One.
What others cannot hear, I hear,
even barefoot silence cannot slip past my ear.
Every quiet holds its own kind of sound—one must listen.
In a lover's letter, sighs wrap themselves beneath the seal,
a melancholy guitar weeps there, I can hear it.
What people flee from, glimpsing only shadows, or
flee from having never seen at all, I have seen clearly, many times.
You see some smiles arranged there, on lips,
love hiding at the threshold of eyes, and never notice.
Deep in the thicket a blue flower blooms—I keep track of that too.
The first day these lips kissed, I watched
even faithful love walk away into the distance.
Know this: dreams never hide in lips.
Even the sanest madman would decree: if someone lovingly
gifts you the most beautiful waistband, try as you might, you'll never wear it below your knees!
Two.
One who is no longer alive—is his love still valid?
Yes, he killed himself out of love, then
forgot how to love. Wait—if he killed himself,
how could he forget again? Perhaps someone died, but
he did not die. His corpse, wherever you found it, for God's sake
bury that first! Another year is coming, we can get by
with last year's poems, where the world is still beautiful,
love still fresh. Nothing new will be needed. Yet it occurs to me:
if he isn't even alive, what validates his love?
Stop the mockery, make up for it some other time, I say again—
whoever found the dead man, go, bury him right now!
Three.
Listen, I love you very much,
I mean, I loved you very much!
The me who accepted everything and gave you my love,
where there was trust and mostly reverence,
that me never learned to live with expectations, so
don't dim the joy in your eyes thinking of my tears,
instead pocket that fake emotion
and sleep quietly as you do each day. Sleep is safe, after all!
One who dies of love lives on as a flower—
someday you'll know this for certain.
Four.
Spring spread through my heart like a knife blade, I still
live with that deep scar as morning's fading love.
The sleep that breaks when dreams shatter—that sleep is like a stray bullet,
it pierces and spreads infinite weariness, saying: Now live the easy way!

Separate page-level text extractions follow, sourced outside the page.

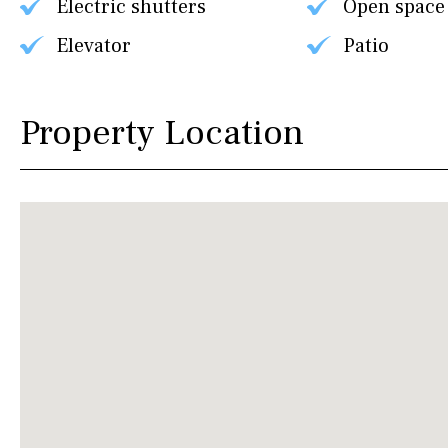
Electric shutters
Open space
Elevator
Patio
Property Location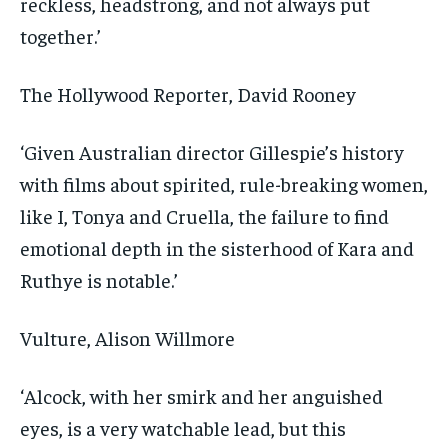
reckless, headstrong, and not always put
together.’
The Hollywood Reporter
, David Rooney
‘Given Australian director Gillespie’s history
with films about spirited, rule-breaking women,
like I, Tonya and Cruella, the failure to find
emotional depth in the sisterhood of Kara and
Ruthye is notable.’
Vulture
, Alison Willmore
‘Alcock, with her smirk and her anguished
eyes, is a very watchable lead, but this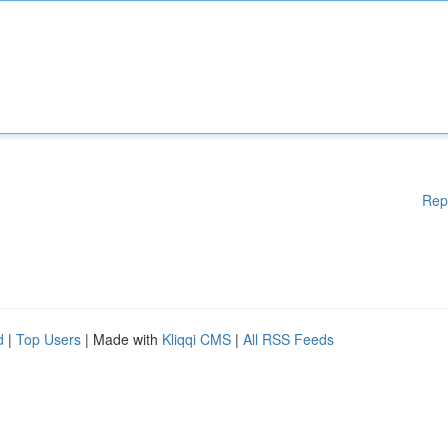
Rep
d
|
Top Users
| Made with
Kliqqi CMS
|
All RSS Feeds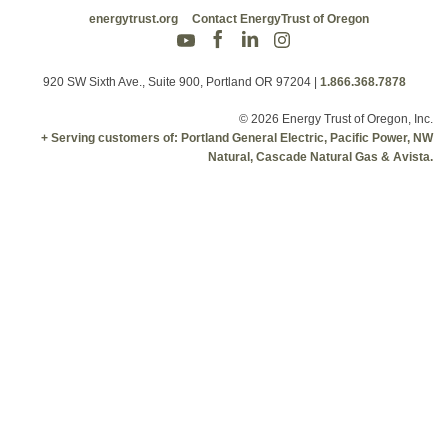
energytrust.org
Contact EnergyTrust of Oregon
920 SW Sixth Ave., Suite 900, Portland OR 97204
|
1.866.368.7878
© 2026 Energy Trust of Oregon, Inc.
+ Serving customers of: Portland General Electric, Pacific Power, NW
Natural, Cascade Natural Gas & Avista.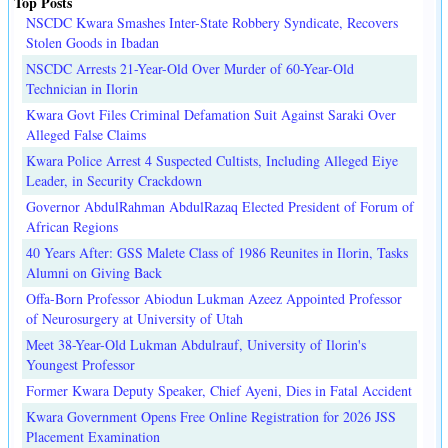
Top Posts
NSCDC Kwara Smashes Inter-State Robbery Syndicate, Recovers
Stolen Goods in Ibadan
NSCDC Arrests 21-Year-Old Over Murder of 60-Year-Old
Technician in Ilorin
Kwara Govt Files Criminal Defamation Suit Against Saraki Over
Alleged False Claims
Kwara Police Arrest 4 Suspected Cultists, Including Alleged Eiye
Leader, in Security Crackdown
Governor AbdulRahman AbdulRazaq Elected President of Forum of
African Regions
40 Years After: GSS Malete Class of 1986 Reunites in Ilorin, Tasks
Alumni on Giving Back
Offa-Born Professor Abiodun Lukman Azeez Appointed Professor
of Neurosurgery at University of Utah
Meet 38-Year-Old Lukman Abdulrauf, University of Ilorin's
Youngest Professor
Former Kwara Deputy Speaker, Chief Ayeni, Dies in Fatal Accident
Kwara Government Opens Free Online Registration for 2026 JSS
Placement Examination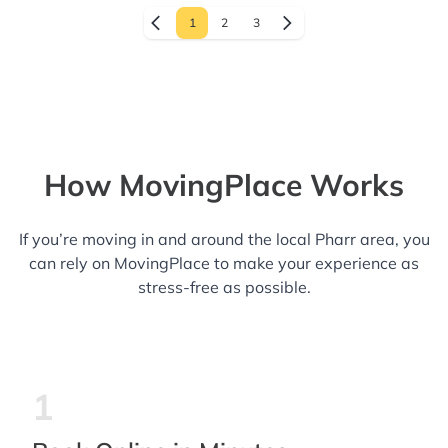
1
2
3
How MovingPlace Works
If you’re moving in and around the local Pharr area, you
can rely on MovingPlace to make your experience as
stress-free as possible.
1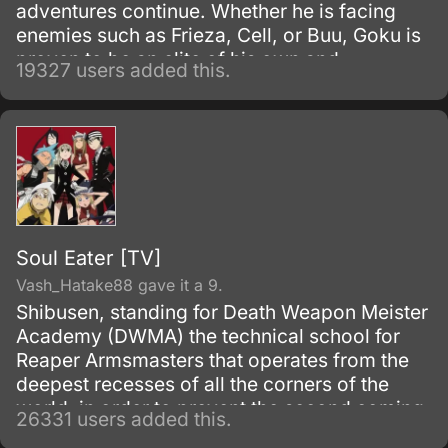
adventures continue. Whether he is facing
enemies such as Frieza, Cell, or Buu, Goku is
proven to be an elite of his own and
19327 users added this.
discovers his race, Saiyan and is able to
reach Super Saiyan 3 form.
Soul Eater [TV]
Vash_Hatake88 gave it a 9.
Shibusen, standing for Death Weapon Meister
Academy (DWMA) the technical school for
Reaper Armsmasters that operates from the
deepest recesses of all the corners of the
world, in order to prevent the second coming
26331 users added this.
of the so-called Demon God who is feared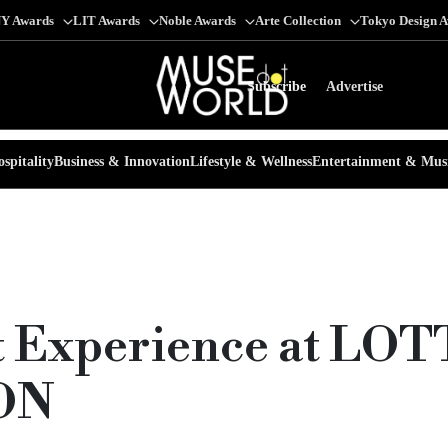
Y Awards
LIT Awards
Noble Awards
Arte Collection
Tokyo Design 
Subscribe
Advertise
spitality
Business & Innovation
Lifestyle & Wellness
Entertainment & Mus
nt Experience at LO
ON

Then love—flows like an old spring glimpsed through leaves, or like ink
from black letters in scripture, writing love's gospel on the faithful stars.
Even then, if the star-flames begin to dim, I understand easily:
the love that gave birth to this new love is ancient and genuine!
Five.
Once more the clustered grapes rise, leaning into thick leaves,
summer's heat hides in the grain's womb. Oh, you've probably
forgotten—while time remains, one must find shade beyond the gate!

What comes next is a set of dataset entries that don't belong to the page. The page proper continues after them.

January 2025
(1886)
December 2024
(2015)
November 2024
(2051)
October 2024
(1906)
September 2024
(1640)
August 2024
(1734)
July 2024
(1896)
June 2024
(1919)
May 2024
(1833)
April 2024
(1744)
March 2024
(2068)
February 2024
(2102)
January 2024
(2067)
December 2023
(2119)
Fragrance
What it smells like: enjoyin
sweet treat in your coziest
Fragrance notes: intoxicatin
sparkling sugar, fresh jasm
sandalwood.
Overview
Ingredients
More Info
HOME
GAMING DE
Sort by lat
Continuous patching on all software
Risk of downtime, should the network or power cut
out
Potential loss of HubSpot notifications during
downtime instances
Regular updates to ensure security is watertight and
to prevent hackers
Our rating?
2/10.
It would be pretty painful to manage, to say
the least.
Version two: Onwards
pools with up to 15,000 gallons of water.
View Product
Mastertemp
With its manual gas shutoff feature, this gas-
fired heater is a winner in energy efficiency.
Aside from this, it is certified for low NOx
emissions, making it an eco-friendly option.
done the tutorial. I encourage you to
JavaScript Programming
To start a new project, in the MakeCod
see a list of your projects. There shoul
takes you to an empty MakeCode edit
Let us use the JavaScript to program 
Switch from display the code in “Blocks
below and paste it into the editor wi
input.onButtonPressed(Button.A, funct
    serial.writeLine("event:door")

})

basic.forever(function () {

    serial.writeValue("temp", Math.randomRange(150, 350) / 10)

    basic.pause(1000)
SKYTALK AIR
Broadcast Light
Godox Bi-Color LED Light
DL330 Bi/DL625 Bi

Autumn's tune and paintbrush in the bee's hum, in birds' silent sulking,
when it walks forward with shy steps, saving its elbows, the whole world
gazes at a piece of cloud that waits for a caterpillar
sleeping on a tree branch in the odd hours to wake. Can you believe it?
Still on earth at least one person, before death or bowing their head,
cries out, rejoices, desires, grieves, lives.
And because they live, they die.
Six.
Love, not affection.
Body, not faith.
Torture, not praise.
Blood, not dreams.
Murder, not death.
Asking for water from a damp, raw puddle,
asking for spring from some dreadlocked ascetic in winter,
those who cheerfully waste some of life's countless shaky moments—
if you want to see any of them, look at me with all your heart.
This fragile life, crawling on my knees in meaningless love's procession,
I spent in countless graves, staying alive, keeping only the body going...
In a lit candle's draft of light, how many times this foolish life
blazed and died in death's intimate kiss—I haven't kept count. What you
call love, I no longer wish to call by any name.
How many people, wanting too much to live, couldn't even die properly—
you won't find those statistics in any government office or on graveyard nameplates.
Love strangled some self-satisfied fools to death, who until their deaths, even after, believed themselves wise.